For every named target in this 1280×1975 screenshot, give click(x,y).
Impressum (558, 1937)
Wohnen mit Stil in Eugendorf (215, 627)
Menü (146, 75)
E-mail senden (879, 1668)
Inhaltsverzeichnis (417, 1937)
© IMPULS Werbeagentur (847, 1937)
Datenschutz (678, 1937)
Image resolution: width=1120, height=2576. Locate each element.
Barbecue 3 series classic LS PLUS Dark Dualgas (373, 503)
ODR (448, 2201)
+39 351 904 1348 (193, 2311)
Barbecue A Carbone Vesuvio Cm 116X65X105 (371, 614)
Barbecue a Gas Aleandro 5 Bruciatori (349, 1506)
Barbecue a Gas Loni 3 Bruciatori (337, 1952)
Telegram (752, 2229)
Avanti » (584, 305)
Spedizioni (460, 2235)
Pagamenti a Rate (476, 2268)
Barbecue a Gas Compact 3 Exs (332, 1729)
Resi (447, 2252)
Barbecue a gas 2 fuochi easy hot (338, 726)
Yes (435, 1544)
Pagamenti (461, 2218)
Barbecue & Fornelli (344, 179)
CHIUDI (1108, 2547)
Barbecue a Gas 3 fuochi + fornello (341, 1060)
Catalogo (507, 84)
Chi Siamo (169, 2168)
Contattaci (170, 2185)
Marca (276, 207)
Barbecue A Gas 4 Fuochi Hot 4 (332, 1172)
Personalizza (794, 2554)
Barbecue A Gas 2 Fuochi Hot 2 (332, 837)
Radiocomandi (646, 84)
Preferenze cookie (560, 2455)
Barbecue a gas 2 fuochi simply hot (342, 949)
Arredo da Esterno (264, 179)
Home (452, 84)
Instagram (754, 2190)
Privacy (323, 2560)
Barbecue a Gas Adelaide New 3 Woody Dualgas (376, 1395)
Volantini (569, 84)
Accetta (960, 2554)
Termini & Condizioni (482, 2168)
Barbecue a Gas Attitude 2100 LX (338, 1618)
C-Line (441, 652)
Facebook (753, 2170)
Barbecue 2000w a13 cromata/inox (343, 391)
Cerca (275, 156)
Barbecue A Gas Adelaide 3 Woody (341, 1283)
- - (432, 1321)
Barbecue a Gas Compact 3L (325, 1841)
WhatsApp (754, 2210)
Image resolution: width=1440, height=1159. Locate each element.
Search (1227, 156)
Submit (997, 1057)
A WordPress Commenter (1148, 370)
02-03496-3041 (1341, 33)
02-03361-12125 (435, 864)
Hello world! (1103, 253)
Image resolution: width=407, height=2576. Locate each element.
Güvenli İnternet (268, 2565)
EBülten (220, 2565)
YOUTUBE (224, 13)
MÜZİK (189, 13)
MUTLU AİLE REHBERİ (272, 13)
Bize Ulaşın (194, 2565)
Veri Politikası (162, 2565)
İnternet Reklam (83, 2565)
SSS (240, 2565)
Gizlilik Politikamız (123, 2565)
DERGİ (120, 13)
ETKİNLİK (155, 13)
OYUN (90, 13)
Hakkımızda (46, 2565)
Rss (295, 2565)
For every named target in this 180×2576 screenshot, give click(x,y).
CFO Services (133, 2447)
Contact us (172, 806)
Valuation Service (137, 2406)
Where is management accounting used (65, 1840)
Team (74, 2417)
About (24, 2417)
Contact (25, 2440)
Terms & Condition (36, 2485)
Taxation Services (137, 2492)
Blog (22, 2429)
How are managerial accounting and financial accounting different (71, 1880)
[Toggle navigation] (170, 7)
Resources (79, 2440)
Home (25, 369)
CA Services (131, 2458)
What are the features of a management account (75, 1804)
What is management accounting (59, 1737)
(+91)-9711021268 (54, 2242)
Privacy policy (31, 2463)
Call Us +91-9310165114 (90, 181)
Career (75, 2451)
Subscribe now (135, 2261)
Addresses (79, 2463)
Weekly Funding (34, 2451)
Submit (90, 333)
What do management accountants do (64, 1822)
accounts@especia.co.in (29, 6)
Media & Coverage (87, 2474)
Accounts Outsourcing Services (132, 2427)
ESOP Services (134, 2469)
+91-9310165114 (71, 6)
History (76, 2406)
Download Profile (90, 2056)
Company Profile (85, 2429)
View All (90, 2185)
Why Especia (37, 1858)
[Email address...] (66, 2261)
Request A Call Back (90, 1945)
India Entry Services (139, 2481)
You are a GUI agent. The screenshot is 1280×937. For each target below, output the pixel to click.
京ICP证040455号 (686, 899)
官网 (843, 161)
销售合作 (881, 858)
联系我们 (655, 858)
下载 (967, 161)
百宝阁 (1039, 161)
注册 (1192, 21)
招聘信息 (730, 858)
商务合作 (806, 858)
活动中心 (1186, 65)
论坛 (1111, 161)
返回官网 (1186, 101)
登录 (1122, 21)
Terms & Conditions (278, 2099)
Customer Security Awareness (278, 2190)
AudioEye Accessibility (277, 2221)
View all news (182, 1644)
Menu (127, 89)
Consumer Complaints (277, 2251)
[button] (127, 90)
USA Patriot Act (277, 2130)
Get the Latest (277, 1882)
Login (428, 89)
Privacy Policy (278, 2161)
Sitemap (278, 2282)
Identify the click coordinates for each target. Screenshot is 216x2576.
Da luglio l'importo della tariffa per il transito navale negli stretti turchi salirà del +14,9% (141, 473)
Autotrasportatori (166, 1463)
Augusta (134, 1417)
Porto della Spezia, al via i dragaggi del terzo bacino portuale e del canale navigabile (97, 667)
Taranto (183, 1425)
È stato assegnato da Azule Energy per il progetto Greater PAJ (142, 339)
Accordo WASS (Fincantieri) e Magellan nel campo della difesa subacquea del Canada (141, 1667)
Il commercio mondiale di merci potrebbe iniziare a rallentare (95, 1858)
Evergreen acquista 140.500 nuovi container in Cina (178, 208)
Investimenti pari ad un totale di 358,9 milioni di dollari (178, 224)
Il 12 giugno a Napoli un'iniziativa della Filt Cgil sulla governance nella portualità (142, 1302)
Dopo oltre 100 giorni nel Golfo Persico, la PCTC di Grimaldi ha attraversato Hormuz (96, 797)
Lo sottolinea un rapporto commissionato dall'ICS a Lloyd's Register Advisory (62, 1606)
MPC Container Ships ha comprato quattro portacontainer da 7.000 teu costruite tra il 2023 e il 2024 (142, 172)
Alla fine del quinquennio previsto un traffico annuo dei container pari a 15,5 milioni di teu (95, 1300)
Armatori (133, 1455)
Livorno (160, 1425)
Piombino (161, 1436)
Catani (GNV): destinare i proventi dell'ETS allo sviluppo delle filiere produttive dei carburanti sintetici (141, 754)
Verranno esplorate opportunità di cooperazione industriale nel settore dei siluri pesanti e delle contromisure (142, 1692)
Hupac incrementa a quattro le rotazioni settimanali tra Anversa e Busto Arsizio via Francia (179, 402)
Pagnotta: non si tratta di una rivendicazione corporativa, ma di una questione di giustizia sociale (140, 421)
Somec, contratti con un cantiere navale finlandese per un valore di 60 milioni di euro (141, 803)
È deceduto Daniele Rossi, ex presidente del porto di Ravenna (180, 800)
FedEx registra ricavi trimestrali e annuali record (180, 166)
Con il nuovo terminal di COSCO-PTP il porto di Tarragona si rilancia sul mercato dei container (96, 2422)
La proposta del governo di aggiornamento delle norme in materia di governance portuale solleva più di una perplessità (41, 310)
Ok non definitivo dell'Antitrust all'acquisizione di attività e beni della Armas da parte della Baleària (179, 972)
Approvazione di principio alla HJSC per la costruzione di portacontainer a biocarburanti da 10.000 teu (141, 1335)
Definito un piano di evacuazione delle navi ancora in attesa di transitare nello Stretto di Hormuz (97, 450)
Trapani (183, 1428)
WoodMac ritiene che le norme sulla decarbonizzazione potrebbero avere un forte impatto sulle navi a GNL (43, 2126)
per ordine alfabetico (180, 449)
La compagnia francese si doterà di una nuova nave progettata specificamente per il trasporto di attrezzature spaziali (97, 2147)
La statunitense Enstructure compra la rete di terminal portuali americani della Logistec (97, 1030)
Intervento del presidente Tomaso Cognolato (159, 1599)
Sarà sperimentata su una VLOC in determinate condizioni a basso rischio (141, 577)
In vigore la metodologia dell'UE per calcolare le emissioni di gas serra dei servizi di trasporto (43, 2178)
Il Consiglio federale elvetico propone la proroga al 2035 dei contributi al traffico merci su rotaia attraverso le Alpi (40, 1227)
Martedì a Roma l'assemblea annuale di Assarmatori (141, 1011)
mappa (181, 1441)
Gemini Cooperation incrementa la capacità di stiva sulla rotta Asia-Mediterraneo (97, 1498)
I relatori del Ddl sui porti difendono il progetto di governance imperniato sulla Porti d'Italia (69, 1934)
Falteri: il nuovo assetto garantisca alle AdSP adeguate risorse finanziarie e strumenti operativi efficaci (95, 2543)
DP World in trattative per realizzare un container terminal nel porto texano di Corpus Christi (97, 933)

TO DO | The lines needed are the ones from the first line of the entries through the line that contains "Barbecue a gas 2 fuochi simply hot (342, 949)", given again without any change.

RESPONSE |
For every named target in this 1280×1975 screenshot, give click(x,y).
Impressum (558, 1937)
Wohnen mit Stil in Eugendorf (215, 627)
Menü (146, 75)
E-mail senden (879, 1668)
Inhaltsverzeichnis (417, 1937)
© IMPULS Werbeagentur (847, 1937)
Datenschutz (678, 1937)
Image resolution: width=1120, height=2576. Locate each element.
Barbecue 3 series classic LS PLUS Dark Dualgas (373, 503)
ODR (448, 2201)
+39 351 904 1348 (193, 2311)
Barbecue A Carbone Vesuvio Cm 116X65X105 (371, 614)
Barbecue a Gas Aleandro 5 Bruciatori (349, 1506)
Barbecue a Gas Loni 3 Bruciatori (337, 1952)
Telegram (752, 2229)
Avanti » (584, 305)
Spedizioni (460, 2235)
Pagamenti a Rate (476, 2268)
Barbecue a Gas Compact 3 Exs (332, 1729)
Resi (447, 2252)
Barbecue a gas 2 fuochi easy hot (338, 726)
Yes (435, 1544)
Pagamenti (461, 2218)
Barbecue & Fornelli (344, 179)
CHIUDI (1108, 2547)
Barbecue a Gas 3 fuochi + fornello (341, 1060)
Catalogo (507, 84)
Chi Siamo (169, 2168)
Contattaci (170, 2185)
Marca (276, 207)
Barbecue A Gas 4 Fuochi Hot 4 (332, 1172)
Personalizza (794, 2554)
Barbecue A Gas 2 Fuochi Hot 2 (332, 837)
Radiocomandi (646, 84)
Preferenze cookie (560, 2455)
Barbecue a gas 2 fuochi simply hot (342, 949)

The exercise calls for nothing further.